Mean DSB/Gy/DNA unit obtained was 1.70 ± 0.83 (range 0.63-4.08; median, 1.46). Radiation-induced apoptosis increased with radiation dose (median 12.36, 17.79 and 24.83 for 1, 2, and 8 Gy respectively). We observed that those "expected resistant patients" (DSB values lower than 1.78 DSB/Gy per 200 Mbp and RIA values over 9.58, 14.40 or 24.83 for 1, 2 and 8 Gy respectively) were at low risk of suffer severe subcutaneous late toxicity (HR 0.223, 95%CI 0.073-0.678, P = 0.008; HR 0.206, 95%CI 0.063-0.677, P = 0.009; HR 0.239, 95%CI 0.062-0.929, P = 0.039, for RIA at 1, 2 and 8 Gy respectively) in multivariate analysis.
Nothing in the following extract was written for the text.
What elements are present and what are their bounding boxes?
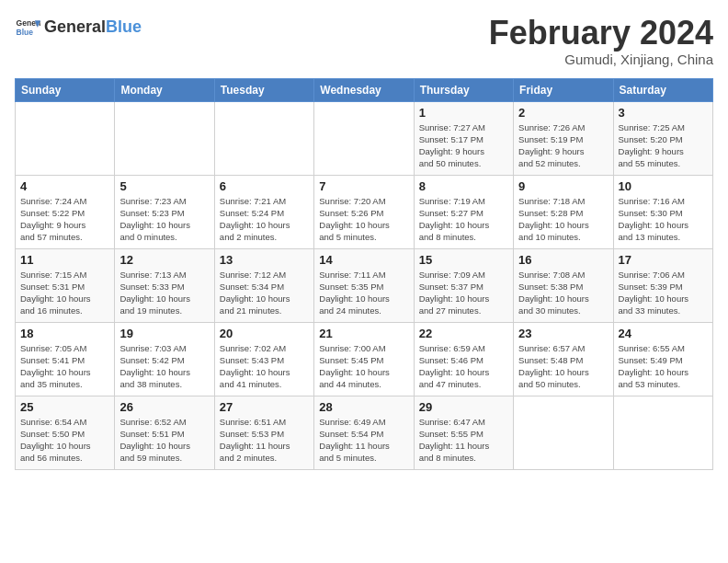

A radiation-resistant profile is proposed, where those patients who presented lower levels of initial DNA damage and higher levels of radiation induced apoptosis were at low risk of suffer severe subcutaneous late toxicity after clinical treatment at high radiation doses in our series. However, due to the small sample size, other prospective studies with higher number of patients are needed to validate these results.
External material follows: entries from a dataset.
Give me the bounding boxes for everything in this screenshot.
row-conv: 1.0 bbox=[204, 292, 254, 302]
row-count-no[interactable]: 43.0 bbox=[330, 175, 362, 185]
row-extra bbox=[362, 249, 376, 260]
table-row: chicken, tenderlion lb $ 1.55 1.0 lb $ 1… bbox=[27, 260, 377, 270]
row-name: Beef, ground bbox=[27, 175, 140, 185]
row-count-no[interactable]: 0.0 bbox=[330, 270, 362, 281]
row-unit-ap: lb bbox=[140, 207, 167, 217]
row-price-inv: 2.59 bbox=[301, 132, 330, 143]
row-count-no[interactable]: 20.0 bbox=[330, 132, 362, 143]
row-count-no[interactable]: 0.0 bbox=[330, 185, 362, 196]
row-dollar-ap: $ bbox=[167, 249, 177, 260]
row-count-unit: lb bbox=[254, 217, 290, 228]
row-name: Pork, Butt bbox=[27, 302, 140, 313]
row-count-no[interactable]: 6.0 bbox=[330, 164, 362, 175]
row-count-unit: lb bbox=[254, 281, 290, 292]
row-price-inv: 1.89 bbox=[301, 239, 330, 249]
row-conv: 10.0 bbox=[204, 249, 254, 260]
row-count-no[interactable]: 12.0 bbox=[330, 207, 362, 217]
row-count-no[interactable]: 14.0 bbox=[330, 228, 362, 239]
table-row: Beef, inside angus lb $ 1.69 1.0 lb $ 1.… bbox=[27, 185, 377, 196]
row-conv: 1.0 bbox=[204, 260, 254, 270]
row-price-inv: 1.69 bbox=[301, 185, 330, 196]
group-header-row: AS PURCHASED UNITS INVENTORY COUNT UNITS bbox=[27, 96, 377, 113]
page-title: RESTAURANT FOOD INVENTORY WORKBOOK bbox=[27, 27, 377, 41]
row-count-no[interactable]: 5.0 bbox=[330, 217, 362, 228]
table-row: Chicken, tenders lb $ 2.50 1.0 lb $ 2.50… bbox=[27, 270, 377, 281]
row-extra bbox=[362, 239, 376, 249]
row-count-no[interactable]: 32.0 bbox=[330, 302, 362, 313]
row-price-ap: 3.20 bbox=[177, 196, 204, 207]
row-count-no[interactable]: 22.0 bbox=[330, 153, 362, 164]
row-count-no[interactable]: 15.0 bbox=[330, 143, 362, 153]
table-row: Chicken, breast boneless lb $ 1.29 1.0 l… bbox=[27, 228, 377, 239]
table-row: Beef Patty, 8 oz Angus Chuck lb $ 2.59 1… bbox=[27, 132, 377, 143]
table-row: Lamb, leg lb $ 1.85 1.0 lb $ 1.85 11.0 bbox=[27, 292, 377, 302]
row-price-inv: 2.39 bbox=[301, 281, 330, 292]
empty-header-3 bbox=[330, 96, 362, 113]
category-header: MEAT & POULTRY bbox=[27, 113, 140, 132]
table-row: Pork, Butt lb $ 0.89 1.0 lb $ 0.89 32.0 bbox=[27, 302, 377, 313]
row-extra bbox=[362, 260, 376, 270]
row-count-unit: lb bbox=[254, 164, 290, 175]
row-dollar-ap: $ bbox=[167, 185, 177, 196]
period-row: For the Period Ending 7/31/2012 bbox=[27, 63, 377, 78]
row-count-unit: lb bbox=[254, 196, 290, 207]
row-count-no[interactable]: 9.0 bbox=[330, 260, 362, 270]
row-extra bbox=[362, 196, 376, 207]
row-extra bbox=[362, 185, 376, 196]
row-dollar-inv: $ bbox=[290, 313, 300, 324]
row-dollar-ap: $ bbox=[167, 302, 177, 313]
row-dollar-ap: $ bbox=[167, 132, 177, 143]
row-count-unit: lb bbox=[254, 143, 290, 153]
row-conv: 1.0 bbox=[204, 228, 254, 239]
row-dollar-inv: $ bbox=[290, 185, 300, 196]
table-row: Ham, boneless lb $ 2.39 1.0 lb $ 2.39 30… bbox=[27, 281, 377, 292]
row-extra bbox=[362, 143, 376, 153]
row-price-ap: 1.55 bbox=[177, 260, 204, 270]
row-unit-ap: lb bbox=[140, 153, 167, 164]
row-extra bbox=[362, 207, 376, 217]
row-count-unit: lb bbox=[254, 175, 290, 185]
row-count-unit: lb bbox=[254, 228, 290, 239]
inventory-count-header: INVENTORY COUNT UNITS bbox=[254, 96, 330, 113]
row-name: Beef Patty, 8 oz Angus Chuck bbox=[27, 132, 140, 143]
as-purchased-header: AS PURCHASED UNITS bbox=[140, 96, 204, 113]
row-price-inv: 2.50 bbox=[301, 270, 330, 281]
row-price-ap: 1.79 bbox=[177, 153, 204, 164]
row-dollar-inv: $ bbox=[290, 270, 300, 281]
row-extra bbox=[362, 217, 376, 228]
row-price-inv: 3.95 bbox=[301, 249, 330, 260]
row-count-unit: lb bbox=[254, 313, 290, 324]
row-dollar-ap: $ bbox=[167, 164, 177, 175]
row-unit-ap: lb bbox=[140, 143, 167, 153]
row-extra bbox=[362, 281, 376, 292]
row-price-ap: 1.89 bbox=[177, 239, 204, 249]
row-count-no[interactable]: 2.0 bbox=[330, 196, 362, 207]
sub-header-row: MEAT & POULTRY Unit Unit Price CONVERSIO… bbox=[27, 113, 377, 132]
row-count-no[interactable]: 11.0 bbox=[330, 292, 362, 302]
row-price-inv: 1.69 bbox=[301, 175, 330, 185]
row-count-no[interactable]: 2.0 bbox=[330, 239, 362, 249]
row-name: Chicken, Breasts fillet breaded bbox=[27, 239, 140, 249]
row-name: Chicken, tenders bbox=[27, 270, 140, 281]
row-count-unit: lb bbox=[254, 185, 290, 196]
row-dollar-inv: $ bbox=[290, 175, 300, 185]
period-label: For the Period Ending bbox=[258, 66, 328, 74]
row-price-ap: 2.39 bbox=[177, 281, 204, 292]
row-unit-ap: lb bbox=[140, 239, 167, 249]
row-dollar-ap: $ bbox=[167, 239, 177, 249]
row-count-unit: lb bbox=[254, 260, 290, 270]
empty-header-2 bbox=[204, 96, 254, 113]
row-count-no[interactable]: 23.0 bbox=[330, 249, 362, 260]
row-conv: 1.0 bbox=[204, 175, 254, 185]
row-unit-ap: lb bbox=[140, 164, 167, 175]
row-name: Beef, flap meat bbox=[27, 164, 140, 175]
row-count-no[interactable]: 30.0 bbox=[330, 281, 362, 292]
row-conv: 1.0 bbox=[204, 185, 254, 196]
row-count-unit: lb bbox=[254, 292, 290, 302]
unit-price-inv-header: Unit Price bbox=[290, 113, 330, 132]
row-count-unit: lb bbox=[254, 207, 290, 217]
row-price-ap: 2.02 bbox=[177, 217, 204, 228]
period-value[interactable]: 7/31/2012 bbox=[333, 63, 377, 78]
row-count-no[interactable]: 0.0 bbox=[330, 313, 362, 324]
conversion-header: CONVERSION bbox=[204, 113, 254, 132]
外周血淋巴细胞中初始 DNA 损伤水平较高或放射诱导细胞凋亡水平较低,均与发生晚期放射诱导毒性的风险增加有关。最近有研究报道,这两个预测性检测呈负相关。本研究的目的是探讨在一组接受高剂量超分割根治性放疗的乳腺癌患者中,这两种检测方法联合应用与临床放射诱导毒性的关系。
从 26 例局部晚期乳腺癌患者中采集外周血淋巴细胞,采用放射治疗肿瘤学组(RTOG)毒性评分方案评估急性和晚期皮肤和皮下毒性。对幸存者(n=13)进行平均 197.23 个月的随访。淋巴细胞的放射敏感性用每 Gy 和每 DNA 单位(200 Mbp)诱导的 DNA 双链断裂数来量化。用流式细胞术结合 Annexin V/碘化丙啶测量 1、2 和 8 Gy 时的放射诱导细胞凋亡(RIA)。
平均 DSB/Gy/DNA 单位为 1.70±0.83(范围 0.63-4.08;中位数,1.46)。放射诱导细胞凋亡随放射剂量增加而增加(中位数分别为 12.36、17.79 和 24.83,对应于 1、2 和 8 Gy)。我们发现,那些“预期耐药患者”(DSB 值低于 1.78 DSB/Gy/200 Mbp,且 RIA 值分别超过 1、2 和 8 Gy 时的 9.58、14.40 或 24.83)发生严重皮下晚期毒性的风险较低(多变量分析的 HR 分别为 0.223(95%CI 0.073-0.678,P=0.008)、0.206(95%CI 0.063-0.677,P=0.009)和 0.239(95%CI 0.062-0.929,P=0.039))。
提出了一种放射抵抗谱,其中那些初始 DNA 损伤水平较低、放射诱导细胞凋亡水平较高的患者,在我们的研究中,在高剂量放射治疗后,发生严重皮下晚期毒性的风险较低。然而,由于样本量较小,需要其他前瞻性研究,以增加患者数量,来验证这些结果。